--- Work instructions ---
Pick every line out of the entries below that holds the string "Harvard", and report them.
Task data Block Start
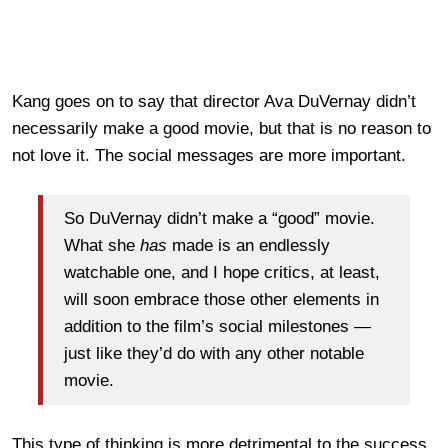
Kang goes on to say that director Ava DuVernay didn’t
necessarily make a good movie, but that is no reason to
not love it. The social messages are more important.
So DuVernay didn’t make a “good” movie.
What she
has
made is an endlessly
watchable one, and I hope critics, at least,
will soon embrace those other elements in
addition to the film’s social milestones —
just like they’d do with any other notable
movie.
This type of thinking is more detrimental to the success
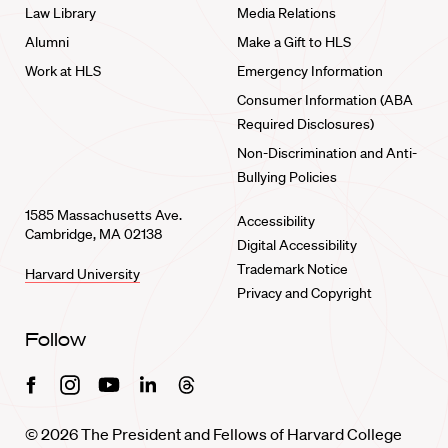
Law Library
Media Relations
Alumni
Make a Gift to HLS
Work at HLS
Emergency Information
Consumer Information (ABA
Required Disclosures)
Non-Discrimination and Anti-
Bullying Policies
1585 Massachusetts Ave.
Accessibility
Cambridge, MA 02138
Digital Accessibility
Trademark Notice
Harvard University
Privacy and Copyright
Follow
Facebook
Instagram
Youtube
Linkedin
Threads
© 2026 The President and Fellows of Harvard College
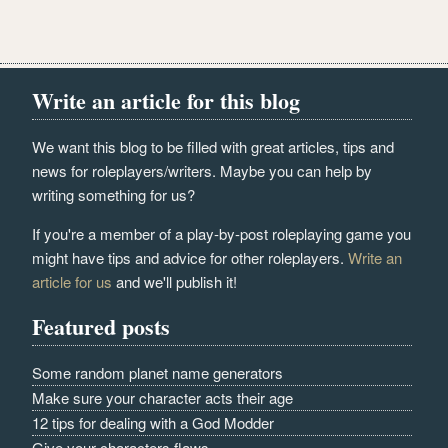
Write an article for this blog
We want this blog to be filled with great articles, tips and
news for roleplayers/writers. Maybe you can help by
writing something for us?
If you're a member of a play-by-post roleplaying game you
might have tips and advice for other roleplayers.
Write an
article for us
and we'll publish it!
Featured posts
Some random planet name generators
Make sure your character acts their age
12 tips for dealing with a God Modder
Give your characters flaws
Task data Block End
--- Exercise answer ---
Harvard University
© 2026 The President and Fellows of Harvard College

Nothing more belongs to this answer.